Skeptical Patients and Hope

When Dry Eye sufferers receive a diagnosis, but the prescribed treatment provides no relief of symptoms, their skepticism grows, particularly if they have already seen many doctors. As they go from doctor to doctor, their skepticism intensifies. When they finally find a doctor who diagnoses all of their co-morbidities, they either accept their new reality and begin the prescribed course of treatment, or they may reject the diagnoses, because they have become skeptical (even cynical) and find it difficult to trust the doctor. Skepticism in this case is problematic for both the patient and the doctor: for the patient, because they may not realize that they have finally found the care they require and their skepticism acts as a block to their progress; for the doctor, because the patient may resist treatment.

When Patients Lose Hope

When patients are constantly misdiagnosed or under-diagnosed, their skepticism may eventually turn into hopelessness. Living with intense eye discomfort and eye pain can exacerbate their inability to rationally approach their need for care and communicate with their doctors. We have seen time and again patients — not just dry eye patients — but patients with various painful and debilitating conditions, who, after finding some relief under the care of a new doctor, refuse to contact the doctor again when pain or discomfort returns. They think the doctor may have not helped them, even though it is more likely that a new  condition (or co-morbid one) has risen to prominence, with symptoms similar to the one just treated. This is especially true for Dry Eye symptoms.
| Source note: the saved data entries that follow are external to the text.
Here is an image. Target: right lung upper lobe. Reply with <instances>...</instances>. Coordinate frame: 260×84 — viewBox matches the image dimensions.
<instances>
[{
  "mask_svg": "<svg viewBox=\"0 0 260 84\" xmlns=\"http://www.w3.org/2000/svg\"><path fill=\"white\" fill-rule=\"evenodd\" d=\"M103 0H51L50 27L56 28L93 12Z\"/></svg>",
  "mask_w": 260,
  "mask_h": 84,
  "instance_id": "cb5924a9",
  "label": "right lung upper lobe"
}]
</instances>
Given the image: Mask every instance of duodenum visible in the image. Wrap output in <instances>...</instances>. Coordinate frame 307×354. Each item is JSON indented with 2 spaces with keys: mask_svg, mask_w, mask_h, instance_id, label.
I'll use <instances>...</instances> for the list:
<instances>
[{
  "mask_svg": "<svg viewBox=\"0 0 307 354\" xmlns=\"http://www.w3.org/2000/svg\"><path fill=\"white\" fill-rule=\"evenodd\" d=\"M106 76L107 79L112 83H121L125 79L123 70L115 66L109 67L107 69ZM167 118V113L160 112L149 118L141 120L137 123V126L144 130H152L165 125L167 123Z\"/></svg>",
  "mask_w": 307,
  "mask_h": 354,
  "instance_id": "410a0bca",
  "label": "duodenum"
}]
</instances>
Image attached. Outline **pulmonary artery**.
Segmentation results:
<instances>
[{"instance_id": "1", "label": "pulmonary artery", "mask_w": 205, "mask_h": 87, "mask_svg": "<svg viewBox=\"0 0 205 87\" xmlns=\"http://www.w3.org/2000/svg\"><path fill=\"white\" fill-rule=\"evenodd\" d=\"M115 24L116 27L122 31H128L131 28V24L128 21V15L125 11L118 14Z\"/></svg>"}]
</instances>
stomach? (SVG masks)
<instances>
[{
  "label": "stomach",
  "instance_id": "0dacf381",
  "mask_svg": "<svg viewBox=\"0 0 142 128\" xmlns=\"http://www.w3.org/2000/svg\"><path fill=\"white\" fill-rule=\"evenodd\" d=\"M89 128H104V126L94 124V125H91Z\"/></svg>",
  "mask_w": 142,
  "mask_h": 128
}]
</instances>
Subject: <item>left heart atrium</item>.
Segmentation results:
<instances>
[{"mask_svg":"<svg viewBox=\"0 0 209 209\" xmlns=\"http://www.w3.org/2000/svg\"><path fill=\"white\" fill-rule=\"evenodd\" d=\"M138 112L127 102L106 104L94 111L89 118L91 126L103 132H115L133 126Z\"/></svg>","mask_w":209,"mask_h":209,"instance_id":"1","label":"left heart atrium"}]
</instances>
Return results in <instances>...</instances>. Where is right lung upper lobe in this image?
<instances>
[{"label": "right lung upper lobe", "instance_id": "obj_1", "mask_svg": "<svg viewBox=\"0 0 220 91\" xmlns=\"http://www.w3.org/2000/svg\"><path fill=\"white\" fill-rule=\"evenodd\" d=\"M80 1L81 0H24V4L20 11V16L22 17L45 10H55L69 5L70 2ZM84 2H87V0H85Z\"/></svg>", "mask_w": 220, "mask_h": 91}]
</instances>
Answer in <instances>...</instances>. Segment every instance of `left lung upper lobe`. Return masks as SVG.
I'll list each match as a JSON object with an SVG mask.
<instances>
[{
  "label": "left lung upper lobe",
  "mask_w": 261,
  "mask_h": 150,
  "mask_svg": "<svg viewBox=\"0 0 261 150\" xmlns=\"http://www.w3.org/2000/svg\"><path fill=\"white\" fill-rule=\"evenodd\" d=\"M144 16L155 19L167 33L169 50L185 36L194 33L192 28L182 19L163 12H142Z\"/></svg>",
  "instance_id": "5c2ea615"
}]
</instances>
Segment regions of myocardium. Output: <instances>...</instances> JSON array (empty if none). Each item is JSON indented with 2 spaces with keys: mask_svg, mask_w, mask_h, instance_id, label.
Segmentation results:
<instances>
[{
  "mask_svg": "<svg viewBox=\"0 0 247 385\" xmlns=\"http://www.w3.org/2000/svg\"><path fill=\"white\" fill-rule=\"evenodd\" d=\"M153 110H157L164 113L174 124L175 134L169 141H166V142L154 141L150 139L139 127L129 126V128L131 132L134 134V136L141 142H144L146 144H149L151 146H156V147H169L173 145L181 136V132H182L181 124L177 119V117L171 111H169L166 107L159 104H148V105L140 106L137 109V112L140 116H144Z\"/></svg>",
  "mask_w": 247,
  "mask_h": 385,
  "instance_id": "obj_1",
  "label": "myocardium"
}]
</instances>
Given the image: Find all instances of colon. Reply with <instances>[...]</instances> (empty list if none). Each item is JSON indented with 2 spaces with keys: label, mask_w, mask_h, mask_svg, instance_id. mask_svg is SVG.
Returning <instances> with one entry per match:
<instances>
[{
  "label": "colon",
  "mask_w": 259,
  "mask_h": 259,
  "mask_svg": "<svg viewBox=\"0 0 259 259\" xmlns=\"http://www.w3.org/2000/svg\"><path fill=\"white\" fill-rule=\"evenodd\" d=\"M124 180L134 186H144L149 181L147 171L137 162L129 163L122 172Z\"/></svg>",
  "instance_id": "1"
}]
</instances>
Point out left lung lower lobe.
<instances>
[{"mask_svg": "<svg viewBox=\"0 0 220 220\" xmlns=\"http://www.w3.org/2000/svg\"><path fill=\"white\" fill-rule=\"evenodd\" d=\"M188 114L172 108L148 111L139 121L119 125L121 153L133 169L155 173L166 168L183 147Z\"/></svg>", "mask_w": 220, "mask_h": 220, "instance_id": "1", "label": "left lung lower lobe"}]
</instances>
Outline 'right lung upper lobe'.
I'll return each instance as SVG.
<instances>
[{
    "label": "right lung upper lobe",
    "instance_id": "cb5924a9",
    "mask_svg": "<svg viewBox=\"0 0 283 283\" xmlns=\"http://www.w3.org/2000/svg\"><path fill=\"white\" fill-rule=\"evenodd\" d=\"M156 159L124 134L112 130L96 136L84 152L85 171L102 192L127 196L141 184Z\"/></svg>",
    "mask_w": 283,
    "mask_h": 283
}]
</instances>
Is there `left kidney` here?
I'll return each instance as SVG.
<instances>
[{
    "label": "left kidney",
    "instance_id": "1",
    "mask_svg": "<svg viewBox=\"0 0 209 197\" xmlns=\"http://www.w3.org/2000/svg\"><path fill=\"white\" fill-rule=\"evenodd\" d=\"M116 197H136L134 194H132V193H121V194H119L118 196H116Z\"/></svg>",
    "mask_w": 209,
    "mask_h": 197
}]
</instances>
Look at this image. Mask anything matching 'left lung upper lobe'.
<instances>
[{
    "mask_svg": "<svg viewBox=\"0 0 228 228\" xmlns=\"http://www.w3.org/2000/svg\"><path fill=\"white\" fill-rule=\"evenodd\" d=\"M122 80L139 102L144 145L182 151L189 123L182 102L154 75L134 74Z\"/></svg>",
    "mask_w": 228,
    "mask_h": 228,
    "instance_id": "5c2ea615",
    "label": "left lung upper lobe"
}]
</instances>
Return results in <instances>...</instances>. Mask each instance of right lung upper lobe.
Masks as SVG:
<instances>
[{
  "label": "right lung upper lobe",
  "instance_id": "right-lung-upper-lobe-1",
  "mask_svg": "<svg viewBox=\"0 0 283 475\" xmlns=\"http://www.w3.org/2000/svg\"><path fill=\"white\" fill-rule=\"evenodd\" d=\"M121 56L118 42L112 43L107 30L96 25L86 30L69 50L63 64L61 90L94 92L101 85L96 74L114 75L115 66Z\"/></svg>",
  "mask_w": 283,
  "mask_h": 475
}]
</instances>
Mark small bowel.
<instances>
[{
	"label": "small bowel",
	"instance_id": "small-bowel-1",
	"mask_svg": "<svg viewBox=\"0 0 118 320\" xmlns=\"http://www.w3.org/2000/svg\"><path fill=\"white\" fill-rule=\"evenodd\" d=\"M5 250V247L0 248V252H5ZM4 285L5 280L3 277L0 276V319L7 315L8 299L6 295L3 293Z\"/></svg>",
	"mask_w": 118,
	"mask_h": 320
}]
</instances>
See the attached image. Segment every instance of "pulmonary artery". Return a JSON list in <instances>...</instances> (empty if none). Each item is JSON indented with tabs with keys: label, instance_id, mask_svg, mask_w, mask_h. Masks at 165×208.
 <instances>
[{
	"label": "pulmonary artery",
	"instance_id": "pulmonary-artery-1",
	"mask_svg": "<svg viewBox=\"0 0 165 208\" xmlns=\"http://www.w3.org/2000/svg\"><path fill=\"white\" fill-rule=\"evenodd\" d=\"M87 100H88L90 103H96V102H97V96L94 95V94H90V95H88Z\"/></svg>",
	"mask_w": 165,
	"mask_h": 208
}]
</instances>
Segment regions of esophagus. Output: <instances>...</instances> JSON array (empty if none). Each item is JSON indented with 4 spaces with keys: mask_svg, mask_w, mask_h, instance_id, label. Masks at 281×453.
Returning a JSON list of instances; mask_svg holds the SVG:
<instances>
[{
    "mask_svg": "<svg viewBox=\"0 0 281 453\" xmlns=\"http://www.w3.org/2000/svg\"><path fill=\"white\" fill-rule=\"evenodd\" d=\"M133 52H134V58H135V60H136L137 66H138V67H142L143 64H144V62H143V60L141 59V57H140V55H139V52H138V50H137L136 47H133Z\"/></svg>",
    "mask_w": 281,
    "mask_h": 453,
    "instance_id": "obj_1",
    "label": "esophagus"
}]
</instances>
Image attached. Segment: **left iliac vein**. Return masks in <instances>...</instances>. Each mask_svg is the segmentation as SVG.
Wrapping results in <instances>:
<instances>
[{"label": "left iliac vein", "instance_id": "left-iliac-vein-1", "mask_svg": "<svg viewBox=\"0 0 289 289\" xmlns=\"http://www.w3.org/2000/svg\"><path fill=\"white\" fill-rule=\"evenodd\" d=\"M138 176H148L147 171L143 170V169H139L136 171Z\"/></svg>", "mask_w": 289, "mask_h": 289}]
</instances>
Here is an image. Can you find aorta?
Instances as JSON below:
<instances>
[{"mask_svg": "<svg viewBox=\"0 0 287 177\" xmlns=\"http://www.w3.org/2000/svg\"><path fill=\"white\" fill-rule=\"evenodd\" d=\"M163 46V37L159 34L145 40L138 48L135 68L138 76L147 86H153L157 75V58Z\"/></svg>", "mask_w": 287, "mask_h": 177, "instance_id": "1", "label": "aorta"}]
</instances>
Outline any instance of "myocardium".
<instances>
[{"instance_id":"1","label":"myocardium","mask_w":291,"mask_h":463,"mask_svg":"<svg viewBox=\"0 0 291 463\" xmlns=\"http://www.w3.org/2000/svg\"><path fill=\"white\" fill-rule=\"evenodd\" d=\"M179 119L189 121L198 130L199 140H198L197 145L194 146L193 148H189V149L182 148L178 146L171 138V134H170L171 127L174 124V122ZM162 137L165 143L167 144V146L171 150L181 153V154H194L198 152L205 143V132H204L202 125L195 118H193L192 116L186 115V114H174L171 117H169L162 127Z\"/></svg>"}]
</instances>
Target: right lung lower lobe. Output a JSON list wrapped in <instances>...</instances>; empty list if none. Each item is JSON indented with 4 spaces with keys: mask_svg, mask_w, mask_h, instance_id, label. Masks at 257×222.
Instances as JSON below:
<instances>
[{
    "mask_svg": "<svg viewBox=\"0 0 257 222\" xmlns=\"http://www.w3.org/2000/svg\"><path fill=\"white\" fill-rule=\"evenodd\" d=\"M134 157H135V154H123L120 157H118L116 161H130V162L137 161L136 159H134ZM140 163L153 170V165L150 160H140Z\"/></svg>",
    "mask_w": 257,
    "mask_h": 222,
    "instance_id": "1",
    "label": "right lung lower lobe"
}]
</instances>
Doctors may erroneously assume patients who do not return for follow-up care believe themselves “cured” or, at least, symptom free. In actuality, it is more likely these patients do not seek follow-up care because they concluded their diagnosis was inaccurate, or the course of treatment was ineffective. When this happens, patients lose faith in their doctor’s ability to help them.

To more accurately asses how a patient is doing, especially with difficult cases, doctors may opt to contact the patient themselves to check on the patient’s progress rather than relying on the “skeptical” patient to contact them. A simple (though not reimburseable) phone call would go a long way in helping to restore a skeptical patient’s hope in our medical system.